Walker and the GOP majority cut spending on social safety net programs, allowing more ordinary Wisconsinites to slip into poverty. They can take credit for Wisconsin’s disturbing rise in child poverty.
“(Between 2010 and 2014) The proportion of Wisconsinites under age 18 living in poverty has risen from 15.8% to 18.5%. The increase in child poverty in Wisconsin is twice as large as the increase in Minnesota, 2.7% compared to 1.3%.” (8)
The percentage of children living in poverty in Minnesota between 2010 and 2014, even at its highest, never rose to the even the lowest percentage seen in Wisconsin over this same period. No level of child poverty above zero is cause for celebration, but Minnesota’s progressive governance has at least slowed the growth of such blatant economic and social failure to a level well below Wisconsin’s, and far below the national average. But the issue needs far more intervention from a supposedly “great” nation, and from its state and federal governments. Don’t hold your breath waiting for the tRump administration or for GOP-dominated state governments to reverse this travesty…
By another measure, about one in six Wisconsin children live in poverty. (9)
Looking at the overall poverty rates in the two states (i.e., including adults), only makes GOP social and economic engineering in Wisconsin more despicable:
“According to the CPS (Current Population Survey, a U.S. Census Bureau summary), the poverty rate in Minnesota declined by 2.1 percentage points from 2010 to 2016, reaching 8.7 percent in 2016—4.0 percentage points lower than the national average and one of the lowest in the country. In contrast, over the same period, the poverty rate in Wisconsin rose by 0.6 percentage points to 10.7 percent—ironically, about the same rate that Minnesota had back in 2010 (10.8 percent). Notably, the national poverty rate declined from 2010 to 2016, meaning that Wisconsin was bucking the national trend (U.S. Census Bureau 2017c).” (2)
Walker and the GOP majority just don’t want to know…
Walker and the GOP majority also abolished the GAB (Government Accountability Board) to make their political skullduggery and economic re-engineering machinations less transparent to the public, passed a “Voter ID” law designed to discourage low income citizens and minorities from voting, (10) and, with the passage of Act 10, sharply curtailed the power of most public sector labor unions to negotiate new contracts. Later these same GOP puppets passed a mis-named “Right-to-Work” law which limited the ability of labor unions to collect dues from the workers whose interests they represent.
None of this legislative butchery helped ordinary Wisconsinites in the wake of the Great Recession, nor was it intended to.

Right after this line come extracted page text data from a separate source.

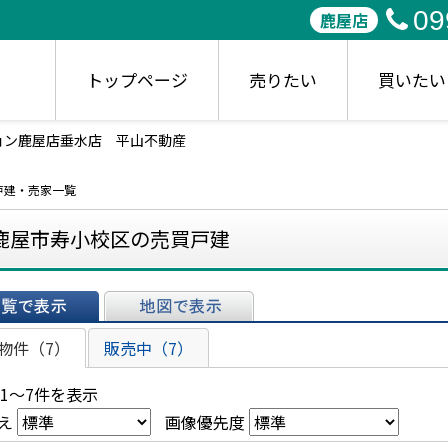
09
鹿屋店
トップページ
売りたい
買いたい
ョン鹿屋店垂水店 平山不動産
戸建・売家一覧
鹿屋市寿小校区の売買戸建
表示
地図で表示
物件（7）
販売中（7）
 1～7件を表示
え
画像優先度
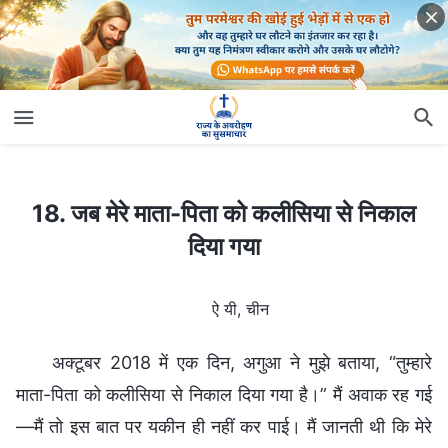
18. जब मेरे माता-पिता को कलीसिया से निकाल दिया गया
18. जब मेरे माता-पिता को कलीसिया से निकाल
दिया गया
ऐ यी, चीन
अक्टूबर 2018 में एक दिन, अगुआ ने मुझे बताया, “तुम्हारे
माता-पिता को कलीसिया से निकाल दिया गया है।” मैं अवाक रह गई
—मैं तो इस बात पर यकीन ही नहीं कर पाई। मैं जानती थी कि मेरे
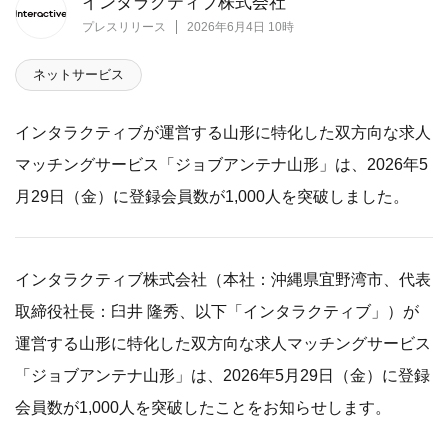
インタラクティブ株式会社
プレスリリース
2026年6月4日 10時
ネットサービス
インタラクティブが運営する山形に特化した双方向な求人
マッチングサービス「ジョブアンテナ山形」は、2026年5
月29日（金）に登録会員数が1,000人を突破しました。
インタラクティブ株式会社（本社：沖縄県宜野湾市、代表
取締役社長：臼井 隆秀、以下「インタラクティブ」）が
運営する山形に特化した双方向な求人マッチングサービス
「ジョブアンテナ山形」は、2026年5月29日（金）に登録
会員数が1,000人を突破したことをお知らせします。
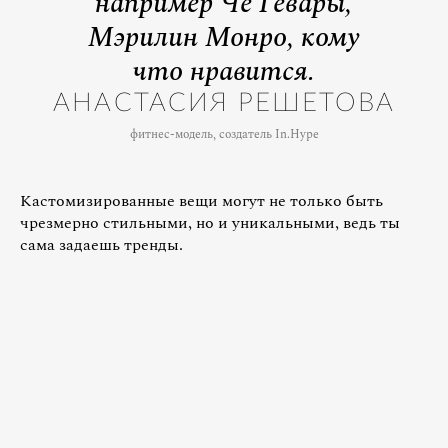
например Че Гевары,
Мэрилин Монро, кому
что нравится.
АНАСТАСИЯ РЕШЕТОВА
фитнес-модель, создатель In.Hype
Кастомизированные вещи могут не только быть
чрезмерно стильными, но и уникальными, ведь ты
сама задаешь тренды.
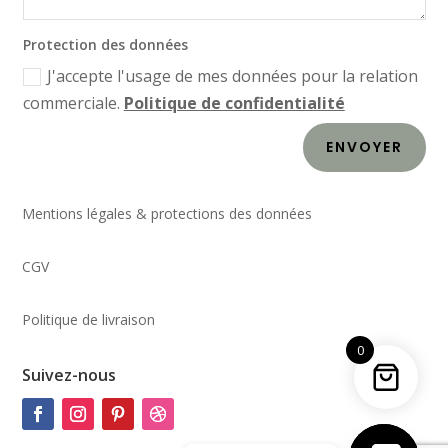
Protection des données
J'accepte l'usage de mes données pour la relation
commerciale.
Politique de confidentialité
ENVOYER
Mentions légales & protections des données
CGV
Politique de livraison
0
Suivez-nous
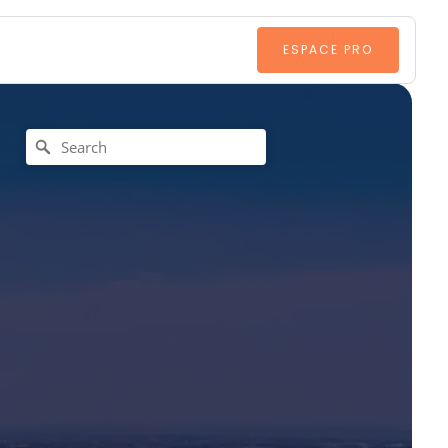
ESPACE PRO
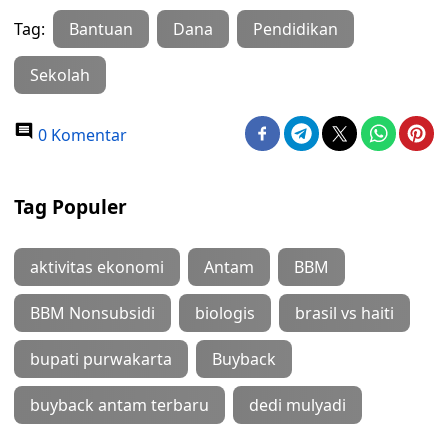
Tag:
Bantuan
Dana
Pendidikan
Sekolah
0 Komentar
Tag Populer
aktivitas ekonomi
Antam
BBM
BBM Nonsubsidi
biologis
brasil vs haiti
bupati purwakarta
Buyback
buyback antam terbaru
dedi mulyadi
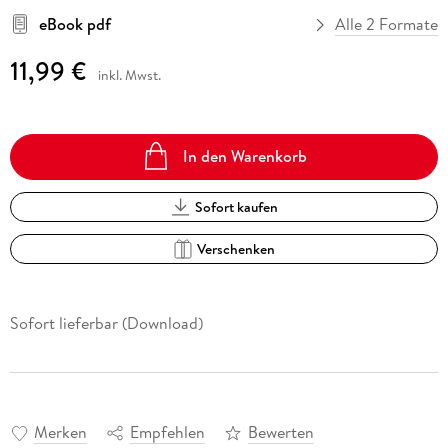
eBook pdf
Alle 2 Formate
11,99 €
inkl. Mwst.
In den Warenkorb
Sofort kaufen
Verschenken
Sofort lieferbar (Download)
Merken
Empfehlen
Bewerten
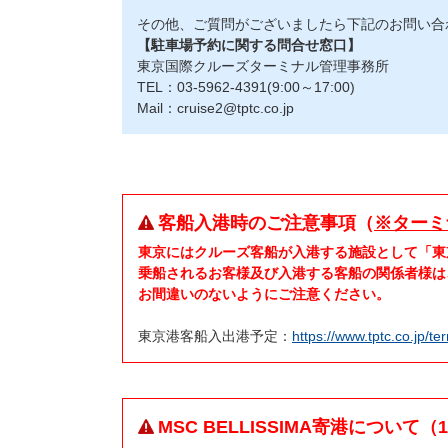
その他、ご質問がございましたら下記のお問い合
【駐車場予約に関する問合せ窓口】
東京国際クルーズターミナル管理事務所
TEL：03-5962-4391(9:00～17:00)
Mail：cruise2@tptc.co.jp
客船入港時のご注意事項（
※ターミ
東京にはクルーズ客船が入港する施設として「東
乗船されるお客様及び入港する客船の関係者様は
お間違いのないようにご注意ください。
東京港客船入出港予定：
https://www.tptc.co.jp/te
MSC BELLISSIMA寄港について（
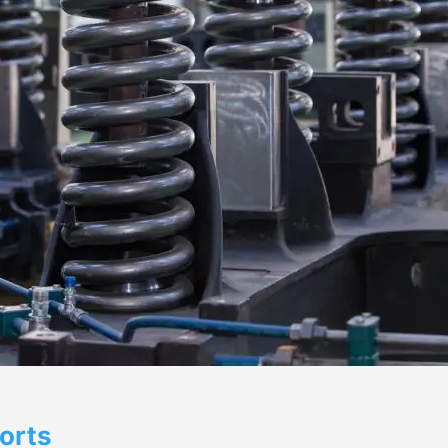
sorts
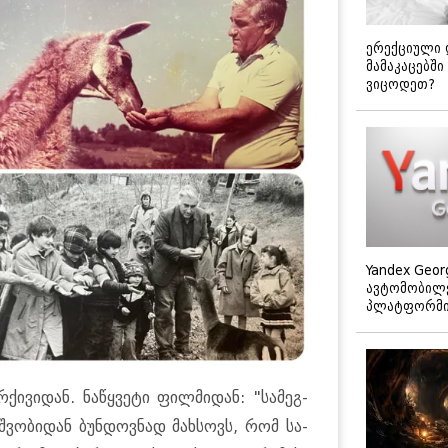
ერექციული 
მამაკაცებში
ვიცოდეთ?
Yandex Geor
ავტომობილე
პლატფორმის
ი­ვი­დან. ნა­წყვე­ტი ფილ­მი­დან: "სა­მეგ­
­შვო­ბი­დან ბუნ­დოვ­ნად მახ­სოვს, რომ სა­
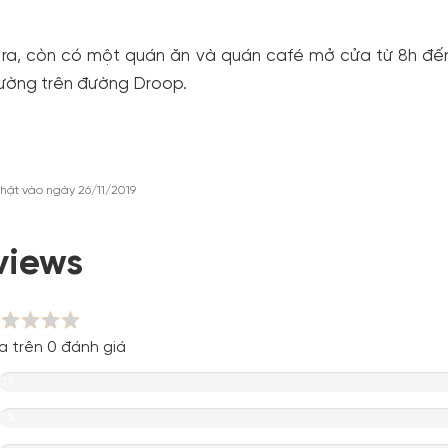
ra, còn có một quán ăn và quán café mở cửa từ 8h đến 
ường trên đường Droop.
hật vào ngày 26/11/2019
views
a trên 0 đánh giá
0%
0%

It did nothing to promote rural economic development or maintain/upgrade state infrastructure. It didn’t even succeed in luring manufacturers to the state to create those 250,000 jobs that Walker promised would appear before his first term in office ended. He failed, miserably, to fulfill that promise. It was, like so much of the vacuous babble his masters pump into his pie hole, hot air. It was a lie. He lied to get elected.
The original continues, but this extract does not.